[Stored data entries]
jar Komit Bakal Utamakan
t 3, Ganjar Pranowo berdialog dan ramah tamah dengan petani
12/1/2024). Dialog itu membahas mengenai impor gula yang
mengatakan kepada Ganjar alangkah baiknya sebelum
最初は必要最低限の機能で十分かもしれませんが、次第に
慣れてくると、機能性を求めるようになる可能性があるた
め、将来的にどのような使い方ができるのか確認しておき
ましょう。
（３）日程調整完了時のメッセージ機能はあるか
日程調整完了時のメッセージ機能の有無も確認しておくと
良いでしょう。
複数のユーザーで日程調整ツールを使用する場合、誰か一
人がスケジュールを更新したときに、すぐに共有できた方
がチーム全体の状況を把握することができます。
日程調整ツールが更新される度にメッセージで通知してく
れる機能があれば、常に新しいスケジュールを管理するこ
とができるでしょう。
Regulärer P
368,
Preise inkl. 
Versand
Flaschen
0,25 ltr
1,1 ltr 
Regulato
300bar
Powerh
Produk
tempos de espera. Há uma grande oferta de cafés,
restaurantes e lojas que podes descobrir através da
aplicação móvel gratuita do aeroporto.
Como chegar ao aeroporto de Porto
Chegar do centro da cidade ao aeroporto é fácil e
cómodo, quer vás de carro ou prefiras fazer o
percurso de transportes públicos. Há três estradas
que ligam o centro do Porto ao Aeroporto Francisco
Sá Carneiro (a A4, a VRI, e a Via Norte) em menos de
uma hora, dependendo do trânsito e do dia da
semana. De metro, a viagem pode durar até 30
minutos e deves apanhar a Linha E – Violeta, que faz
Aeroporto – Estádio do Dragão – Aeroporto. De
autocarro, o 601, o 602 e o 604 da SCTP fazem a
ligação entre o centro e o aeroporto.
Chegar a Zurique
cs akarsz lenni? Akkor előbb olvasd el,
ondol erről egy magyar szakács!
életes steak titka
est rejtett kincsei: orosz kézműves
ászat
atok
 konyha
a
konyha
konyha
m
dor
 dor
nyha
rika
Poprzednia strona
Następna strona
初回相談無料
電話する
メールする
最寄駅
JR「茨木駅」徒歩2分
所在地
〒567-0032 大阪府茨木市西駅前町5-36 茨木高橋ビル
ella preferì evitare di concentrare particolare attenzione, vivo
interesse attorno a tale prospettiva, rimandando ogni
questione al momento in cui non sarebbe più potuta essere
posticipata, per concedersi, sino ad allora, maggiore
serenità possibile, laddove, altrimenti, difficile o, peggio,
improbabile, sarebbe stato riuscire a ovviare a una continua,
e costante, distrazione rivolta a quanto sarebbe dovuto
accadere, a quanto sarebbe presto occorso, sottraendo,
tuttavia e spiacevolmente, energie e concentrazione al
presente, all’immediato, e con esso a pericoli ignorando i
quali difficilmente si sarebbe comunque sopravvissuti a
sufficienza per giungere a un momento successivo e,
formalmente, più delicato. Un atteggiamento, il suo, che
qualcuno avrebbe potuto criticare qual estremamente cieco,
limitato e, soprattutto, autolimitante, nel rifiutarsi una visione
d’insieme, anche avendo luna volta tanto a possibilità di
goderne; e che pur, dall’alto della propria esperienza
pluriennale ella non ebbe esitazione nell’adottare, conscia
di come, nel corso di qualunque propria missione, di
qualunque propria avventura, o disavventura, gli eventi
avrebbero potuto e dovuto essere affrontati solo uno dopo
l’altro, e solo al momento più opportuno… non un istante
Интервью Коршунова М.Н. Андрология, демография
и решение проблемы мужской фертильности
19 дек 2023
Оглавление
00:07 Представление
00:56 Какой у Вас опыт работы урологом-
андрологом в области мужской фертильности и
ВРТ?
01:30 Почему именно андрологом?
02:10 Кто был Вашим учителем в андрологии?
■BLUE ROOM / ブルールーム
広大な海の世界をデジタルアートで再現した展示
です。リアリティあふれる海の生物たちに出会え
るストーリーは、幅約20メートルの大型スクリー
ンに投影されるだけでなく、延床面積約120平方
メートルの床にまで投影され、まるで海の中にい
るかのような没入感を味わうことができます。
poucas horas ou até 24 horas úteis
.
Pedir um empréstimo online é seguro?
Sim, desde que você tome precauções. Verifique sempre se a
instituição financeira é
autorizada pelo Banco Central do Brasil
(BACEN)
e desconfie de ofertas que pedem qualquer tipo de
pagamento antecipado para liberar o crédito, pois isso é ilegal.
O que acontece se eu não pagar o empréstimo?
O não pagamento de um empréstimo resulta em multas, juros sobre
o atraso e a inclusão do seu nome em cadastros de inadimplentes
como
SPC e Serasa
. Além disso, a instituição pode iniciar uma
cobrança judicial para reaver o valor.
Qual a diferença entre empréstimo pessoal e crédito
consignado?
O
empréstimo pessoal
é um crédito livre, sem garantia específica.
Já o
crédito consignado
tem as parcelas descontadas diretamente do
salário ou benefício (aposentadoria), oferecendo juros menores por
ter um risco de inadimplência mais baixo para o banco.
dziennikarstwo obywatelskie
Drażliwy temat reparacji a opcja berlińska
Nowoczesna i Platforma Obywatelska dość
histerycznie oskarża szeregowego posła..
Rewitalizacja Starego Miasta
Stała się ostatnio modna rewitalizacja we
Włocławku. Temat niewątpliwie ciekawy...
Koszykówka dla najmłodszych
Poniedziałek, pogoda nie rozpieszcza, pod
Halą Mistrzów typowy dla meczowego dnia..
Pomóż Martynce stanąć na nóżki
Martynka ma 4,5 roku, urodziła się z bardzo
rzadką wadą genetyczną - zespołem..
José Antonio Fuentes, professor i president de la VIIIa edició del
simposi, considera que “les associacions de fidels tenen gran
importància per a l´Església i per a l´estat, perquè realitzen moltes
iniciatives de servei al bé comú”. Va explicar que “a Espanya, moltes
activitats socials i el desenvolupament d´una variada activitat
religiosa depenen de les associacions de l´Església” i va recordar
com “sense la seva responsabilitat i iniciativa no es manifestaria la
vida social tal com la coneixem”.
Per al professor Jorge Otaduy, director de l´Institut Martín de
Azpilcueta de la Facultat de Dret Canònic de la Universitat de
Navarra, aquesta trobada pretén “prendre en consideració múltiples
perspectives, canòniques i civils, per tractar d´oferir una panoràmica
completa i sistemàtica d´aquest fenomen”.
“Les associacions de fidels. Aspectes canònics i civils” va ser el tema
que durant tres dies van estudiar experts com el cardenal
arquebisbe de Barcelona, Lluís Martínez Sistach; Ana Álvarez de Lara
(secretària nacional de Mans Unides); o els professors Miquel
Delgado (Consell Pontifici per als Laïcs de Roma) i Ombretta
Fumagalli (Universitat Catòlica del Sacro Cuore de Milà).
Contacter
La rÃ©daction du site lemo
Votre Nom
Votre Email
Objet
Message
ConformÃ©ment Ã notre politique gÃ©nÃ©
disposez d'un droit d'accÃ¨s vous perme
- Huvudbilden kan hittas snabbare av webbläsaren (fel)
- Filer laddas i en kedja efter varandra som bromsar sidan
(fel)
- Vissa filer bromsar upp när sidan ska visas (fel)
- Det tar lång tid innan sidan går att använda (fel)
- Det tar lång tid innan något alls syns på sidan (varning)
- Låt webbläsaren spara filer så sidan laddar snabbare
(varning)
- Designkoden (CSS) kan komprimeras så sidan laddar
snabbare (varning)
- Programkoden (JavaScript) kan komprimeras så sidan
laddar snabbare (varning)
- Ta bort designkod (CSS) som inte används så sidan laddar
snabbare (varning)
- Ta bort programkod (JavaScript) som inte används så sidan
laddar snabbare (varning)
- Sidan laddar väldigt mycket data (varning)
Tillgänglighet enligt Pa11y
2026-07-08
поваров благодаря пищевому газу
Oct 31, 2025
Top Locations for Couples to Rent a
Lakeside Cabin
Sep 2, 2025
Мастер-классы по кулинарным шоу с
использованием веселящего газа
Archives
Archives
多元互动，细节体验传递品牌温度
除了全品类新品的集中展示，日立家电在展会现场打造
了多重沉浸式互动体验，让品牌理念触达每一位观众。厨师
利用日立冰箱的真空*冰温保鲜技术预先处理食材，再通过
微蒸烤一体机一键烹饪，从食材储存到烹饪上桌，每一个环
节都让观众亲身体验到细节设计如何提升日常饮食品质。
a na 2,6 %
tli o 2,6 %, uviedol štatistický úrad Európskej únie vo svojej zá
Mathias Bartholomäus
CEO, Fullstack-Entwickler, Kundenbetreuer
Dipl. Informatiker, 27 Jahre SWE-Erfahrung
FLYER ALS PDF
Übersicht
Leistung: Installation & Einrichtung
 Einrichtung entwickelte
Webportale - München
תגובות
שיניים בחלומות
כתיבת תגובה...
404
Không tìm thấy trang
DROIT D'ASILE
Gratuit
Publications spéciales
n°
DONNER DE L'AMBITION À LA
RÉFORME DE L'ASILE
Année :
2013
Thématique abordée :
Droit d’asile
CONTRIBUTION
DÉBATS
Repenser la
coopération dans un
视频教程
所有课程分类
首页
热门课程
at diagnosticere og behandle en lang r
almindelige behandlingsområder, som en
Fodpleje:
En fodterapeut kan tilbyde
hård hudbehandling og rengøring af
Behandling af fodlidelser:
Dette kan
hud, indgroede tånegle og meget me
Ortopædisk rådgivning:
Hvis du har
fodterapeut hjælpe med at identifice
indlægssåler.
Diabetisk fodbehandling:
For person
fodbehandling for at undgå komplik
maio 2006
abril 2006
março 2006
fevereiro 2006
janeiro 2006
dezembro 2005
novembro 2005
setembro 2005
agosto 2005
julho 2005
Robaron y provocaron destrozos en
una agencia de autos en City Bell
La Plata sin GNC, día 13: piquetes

• Problem statement
Lines with "civils": find them in the data and copy each one.

• Task output
perspectives, canòniques i civils, per tractar d´oferir una panoràmica
“Les associacions de fidels. Aspectes canònics i civils” va ser el tema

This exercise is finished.